### Saved data entries:

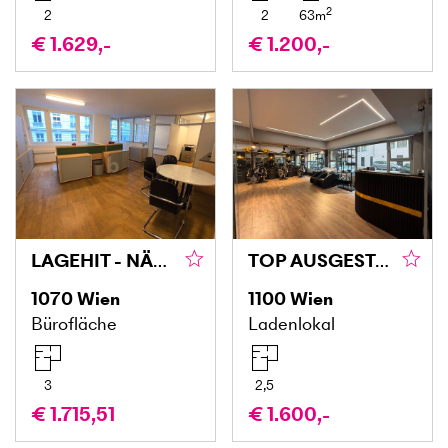
2
2
2
63
m
€ 1.629,-
€ 1.200,-
LAGEHIT - NÄHE MARIAHILFERSTRASSE
TOP AUSGESTATTETER FRISEURSALON – SOFORT STARTKLAR
1070
Wien
1100
Wien
Bürofläche
Ladenlokal
3
2,5
€ 1.715,51
€ 1.600,-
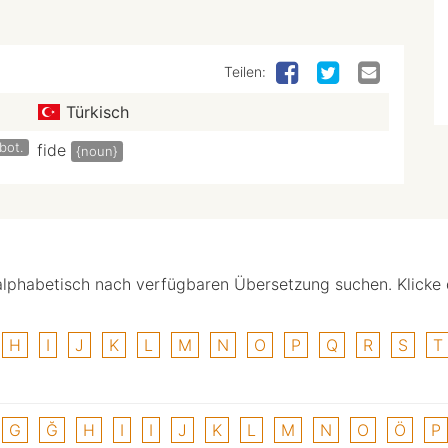
Teilen:
Türkisch
bot.
fide
{noun}
alphabetisch nach verfügbaren Übersetzung suchen. Klicke
H
I
J
K
L
M
N
O
P
Q
R
S
T
G
Ğ
H
I
I
J
K
L
M
N
O
Ö
P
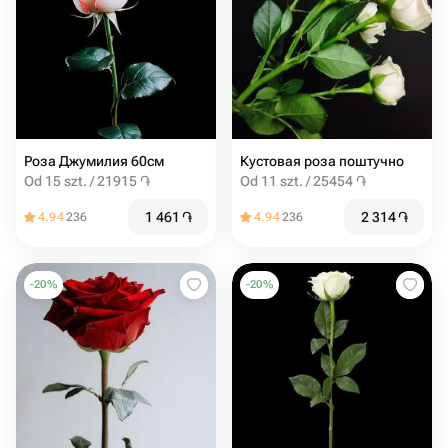
Роза Джумилия 60см
Кустовая роза поштучно
Od 15 szt. / 21915 ֏
Od 11 szt. / 25454 ֏
1 461
֏
2 314
֏
4.94
236
4.94
236
-
20
%
-
20
%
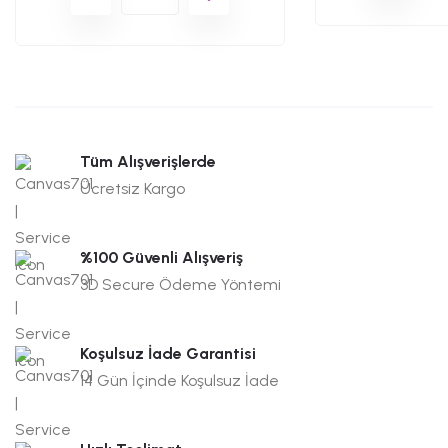
Tüm Alışverişlerde
Ücretsiz Kargo
%100 Güvenli Alışveriş
3D Secure Ödeme Yöntemi
Koşulsuz İade Garantisi
14 Gün İçinde Koşulsuz İade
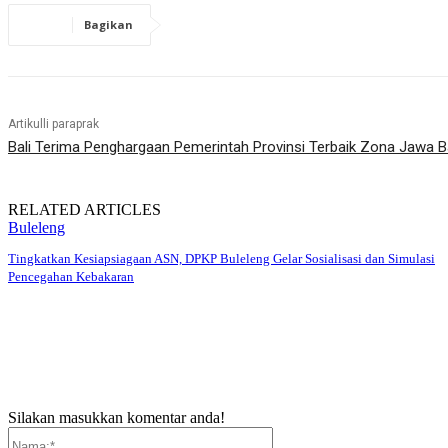
Bagikan
Artikulli paraprak
Bali Terima Penghargaan Pemerintah Provinsi Terbaik Zona Jawa B
RELATED ARTICLES
Buleleng
Tingkatkan Kesiapsiagaan ASN, DPKP Buleleng Gelar Sosialisasi dan Simulasi
Pencegahan Kebakaran
Silakan masukkan komentar anda!
Nama:*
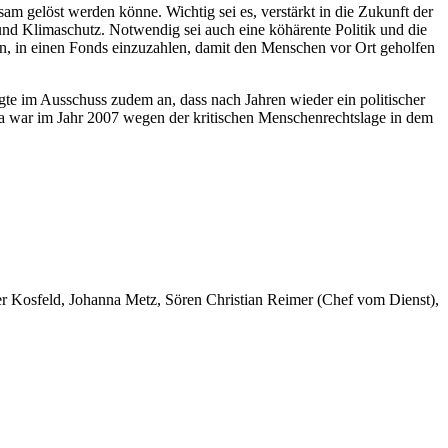
am gelöst werden könne. Wichtig sei es, verstärkt in die Zukunft der
d Klimaschutz. Notwendig sei auch eine köhärente Politik und die
en, in einen Fonds einzuzahlen, damit den Menschen vor Ort geholfen
gte im Ausschuss zudem an, dass nach Jahren wieder ein politischer
a war im Jahr 2007 wegen der kritischen Menschenrechtslage in dem
er Kosfeld, Johanna Metz, Sören Christian Reimer (Chef vom Dienst),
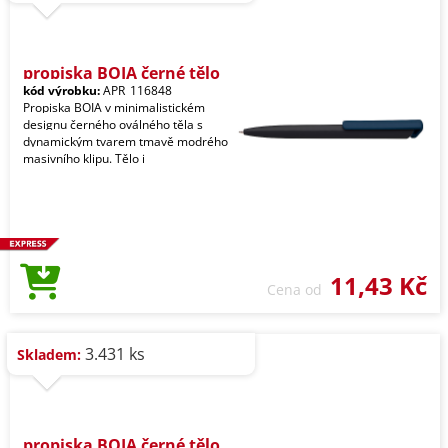
propiska BOIA černé tělo
kód výrobku:
APR_116848
Propiska BOIA v minimalistickém
designu černého oválného těla s
dynamickým tvarem tmavě modrého
masivního klipu. Tělo i
11,43 Kč
Cena od
3.431 ks
Skladem:
propiska BOIA černé tělo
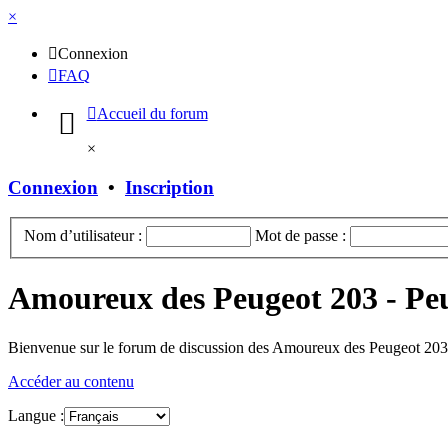
×
Connexion
FAQ
Accueil du forum
×
Connexion
•
Inscription
Nom d’utilisateur :
Mot de passe :
Amoureux des Peugeot 203 - Pe
Bienvenue sur le forum de discussion des Amoureux des Peugeot 203 
Accéder au contenu
Langue :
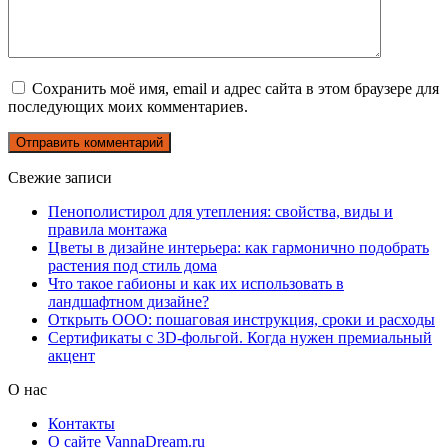
Сохранить моё имя, email и адрес сайта в этом браузере для
последующих моих комментариев.
Свежие записи
Пенополистирол для утепления: свойства, виды и
правила монтажа
Цветы в дизайне интерьера: как гармонично подобрать
растения под стиль дома
Что такое габионы и как их использовать в
ландшафтном дизайне?
Открыть ООО: пошаговая инструкция, сроки и расходы
Сертификаты с 3D-фольгой. Когда нужен премиальный
акцент
О нас
Контакты
О сайте VannaDream.ru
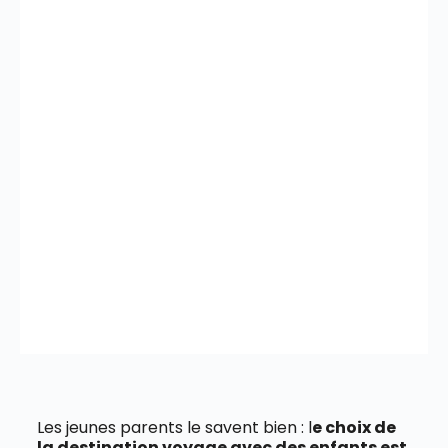
Les jeunes parents le savent bien : l
e choix de
la destination voyage avec des enfants est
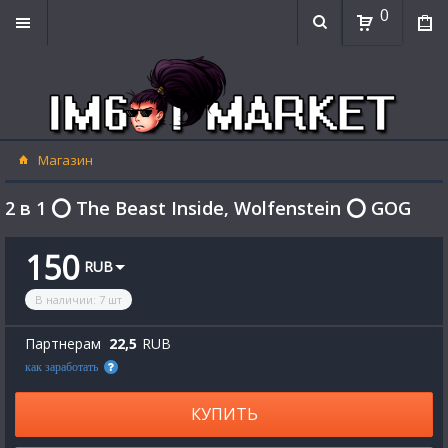
0
Магазин
2 в 1 ⭕ The Beast Inside, Wolfenstein ⭕ GOG
150
RUB
В наличии
:
7
шт
Партнерам
22,5
RUB
как заработать
КУПИТЬ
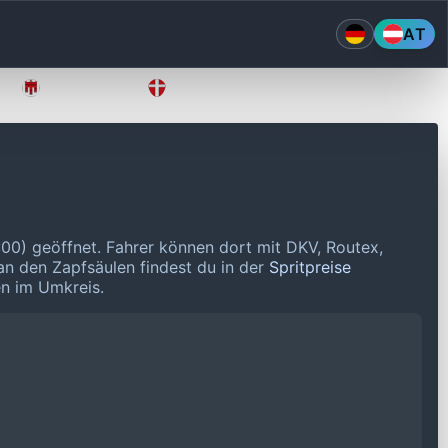
AT
Vorarlberg
Wien
:00) geöffnet.
Fahrer können dort mit DKV, Routex,
 an den Zapfsäulen findest du in der
Spritpreise
en im Umkreis.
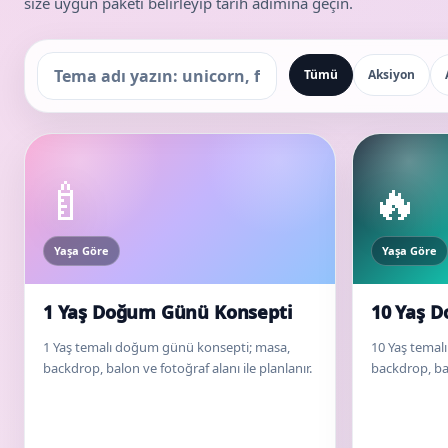
size uygun paketi belirleyip tarih adımına geçin.
Tümü
Aksiyon
Konsept ara
🍼
🔥
Yaşa Göre
Yaşa Göre
1 Yaş Doğum Günü Konsepti
10 Yaş 
1 Yaş temalı doğum günü konsepti; masa,
10 Yaş temal
backdrop, balon ve fotoğraf alanı ile planlanır.
backdrop, bal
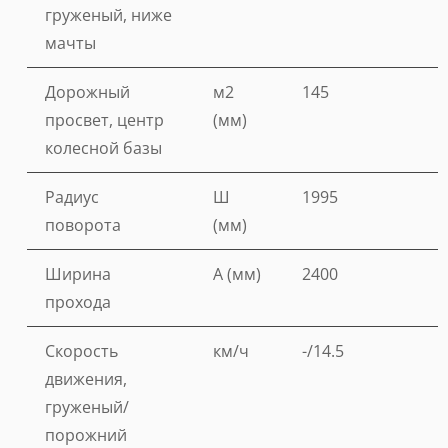
груженый, ниже
мачты
Дорожный
м2
145
просвет, центр
(мм)
колесной базы
Радиус
Ш
1995
поворота
(мм)
Ширина
A (мм)
2400
прохода
Скорость
км/ч
-/14.5
движения,
груженый/
порожний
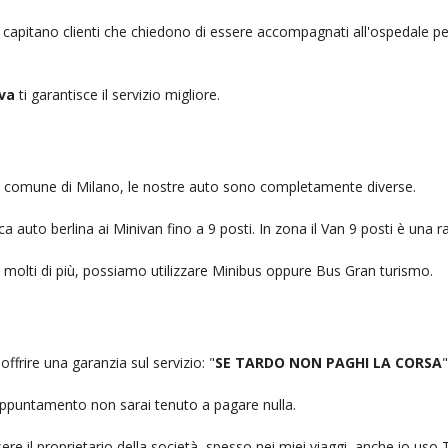
, capitano clienti che chiedono di essere accompagnati all'ospedale pe
va
ti garantisce il servizio migliore.
nel comune di Milano, le nostre auto sono completamente diverse.
auto berlina ai Minivan fino a 9 posti. In zona il Van 9 posti è una ra
no molti di più, possiamo utilizzare Minibus oppure Bus Gran turismo.
offrire una garanzia sul servizio: "
SE TARDO NON PAGHI LA CORSA
"
n appuntamento non sarai tenuto a pagare nulla.
ere il proprietario della società, spesso nei miei viaggi, anche io us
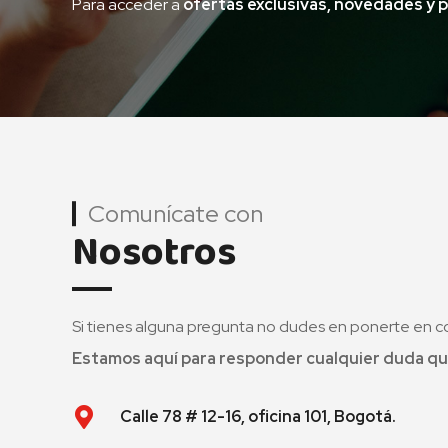
Para acceder a
ofertas exclusivas, novedades y 
Comunícate con
Nosotros
Si tienes alguna pregunta no dudes en ponerte en c
Estamos aquí para responder cualquier duda qu
Calle 78 # 12-16, oficina 101, Bogotá.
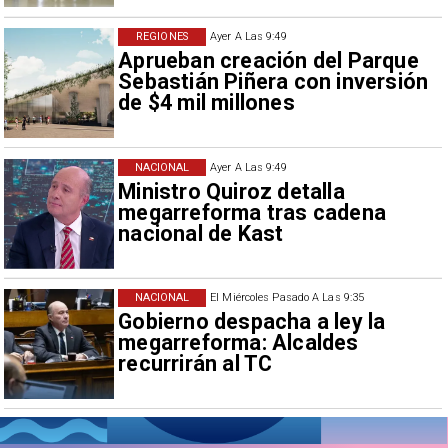
REGIONES
Ayer A Las 9:49
Aprueban creación del Parque
Sebastián Piñera con inversión
de $4 mil millones
NACIONAL
Ayer A Las 9:49
Ministro Quiroz detalla
megarreforma tras cadena
nacional de Kast
NACIONAL
El Miércoles Pasado A Las 9:35
Gobierno despacha a ley la
megarreforma: Alcaldes
recurrirán al TC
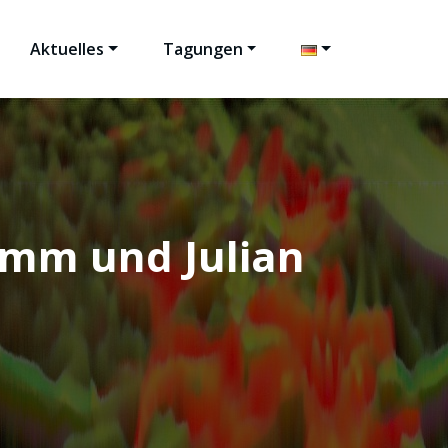
Aktuelles
Tagungen
amm und Julian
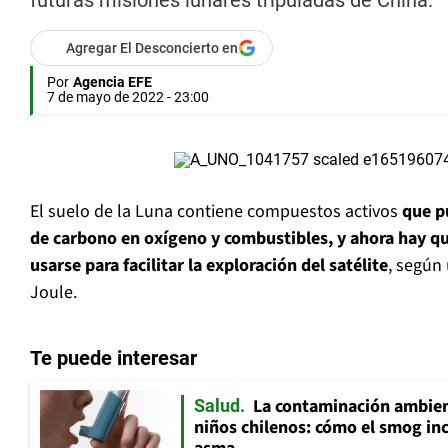
futuras misiones lunares tripuladas de China.
Agregar El Desconcierto en
Por
Agencia EFE
7 de mayo de 2022 - 23:00
El suelo de la Luna contiene compuestos activos
que p
de carbono en oxígeno y combustibles, y ahora hay qu
usarse para facilitar la exploración del satélite
, según
Joule.
Te puede interesar
La contaminación ambient
Salud
niños chilenos: cómo el smog inc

### REQUIRED WORK:
Say how many of the lines above include the word "forum", giving the figure alone.

### TASK RESULT:
2